Data Hackathon 3.x XGBoost models

Import Libraries:



In [1]:

    
import pandas as pd
import numpy as np
import xgboost as xgb
from xgboost.sklearn import XGBClassifier
from sklearn import cross_validation, metrics
from sklearn.grid_search import GridSearchCV

import matplotlib.pylab as plt
%matplotlib inline
from matplotlib.pylab import rcParams
rcParams['figure.figsize'] = 12, 4









    



/Users/wy/anaconda/envs/condapy2.7/lib/python2.7/site-packages/sklearn/cross_validation.py:44: DeprecationWarning: This module was deprecated in version 0.18 in favor of the model_selection module into which all the refactored classes and functions are moved. Also note that the interface of the new CV iterators are different from that of this module. This module will be removed in 0.20.
  "This module will be removed in 0.20.", DeprecationWarning)
/Users/wy/anaconda/envs/condapy2.7/lib/python2.7/site-packages/sklearn/grid_search.py:43: DeprecationWarning: This module was deprecated in version 0.18 in favor of the model_selection module into which all the refactored classes and functions are moved.

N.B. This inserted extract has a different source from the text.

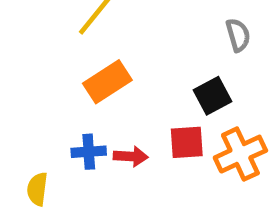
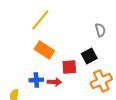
orange rectangle: (107, 82) -> (44, 50), turned 66
red square: (187, 142) -> (69, 67), moved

This module will be removed in 0.20.
  DeprecationWarning)

Load Data:

The data has gone through following pre-processing:

City variable dropped because of too many categories
DOB converted to Age | DOB dropped
EMI_Loan_Submitted_Missing created which is 1 if EMI_Loan_Submitted was missing else 0 | EMI_Loan_Submitted dropped
EmployerName dropped because of too many categories
Existing_EMI imputed with 0 (median) - 111 values were missing
Interest_Rate_Missing created which is 1 if Interest_Rate was missing else 0 | Interest_Rate dropped
Lead_Creation_Date dropped because made little intuitive impact on outcome
Loan_Amount_Applied, Loan_Tenure_Applied imputed with missing
Loan_Amount_Submitted_Missing created which is 1 if Loan_Amount_Submitted was missing else 0 | Loan_Amount_Submitted dropped
Loan_Tenure_Submitted_Missing created which is 1 if Loan_Tenure_Submitted was missing else 0 | Loan_Tenure_Submitted dropped
LoggedIn, Salary_Account removed
Processing_Fee_Missing created which is 1 if Processing_Fee was missing else 0 | Processing_Fee dropped
Source - top 2 kept as is and all others combined into different category
Numerical and One-Hot-Coding performed



In [2]:

    
data_path = '/Users/wy/notebook/dataset/Parameter_Tuning_XGBoost_with_Example/'
train = pd.read_csv(data_path+'train_modified.csv')
test = pd.read_csv(data_path+'test_modified.csv')



In [3]:

    
train.shape, test.shape









    Out[3]:





((87020, 51), (37717, 50))



In [4]:

    
target='Disbursed'
IDcol = 'ID'



In [5]:

    
train['Disbursed'].value_counts()









    Out[5]:





0.0    85747
1.0     1273
Name: Disbursed, dtype: int64

Define a function for modeling and cross-validation

This function will do the following:

fit the model
determine training accuracy
determine training AUC
determine testing AUC
update n_estimators with cv function of xgboost package
plot Feature Importance



In [13]:

    
def modelfit(alg, dtrain, predictors,useTrainCV=True, cv_folds=5, early_stopping_rounds=50):
    
    if useTrainCV:
        xgb_param = alg.get_xgb_params()
        xgtrain = xgb.DMatrix(dtrain[predictors].values, label=dtrain[target].values)
        cvresult = xgb.cv(xgb_param, xgtrain, num_boost_round=alg.get_params()['n_estimators'], nfold=cv_folds,
            metrics='auc', early_stopping_rounds=early_stopping_rounds)
        alg.set_params(n_estimators=cvresult.shape[0])
    
    #Fit the algorithm on the data
    alg.fit(dtrain[predictors], dtrain['Disbursed'],eval_metric='auc')
        
    #Predict training set:
    dtrain_predictions = alg.predict(dtrain[predictors])
    dtrain_predprob = alg.predict_proba(dtrain[predictors])[:,1]
        
    #Print model report:
    print "\nModel Report"
    print "Accuracy : %.4g" % metrics.accuracy_score(dtrain['Disbursed'].values, dtrain_predictions)
    print "AUC Score (Train): %f" % metrics.roc_auc_score(dtrain['Disbursed'], dtrain_predprob)
                    
    feat_imp = pd.Series(alg.booster().get_fscore()).sort_values(ascending=False)
    feat_imp.plot(kind='bar', title='Feature Importances')
    plt.ylabel('Feature Importance Score')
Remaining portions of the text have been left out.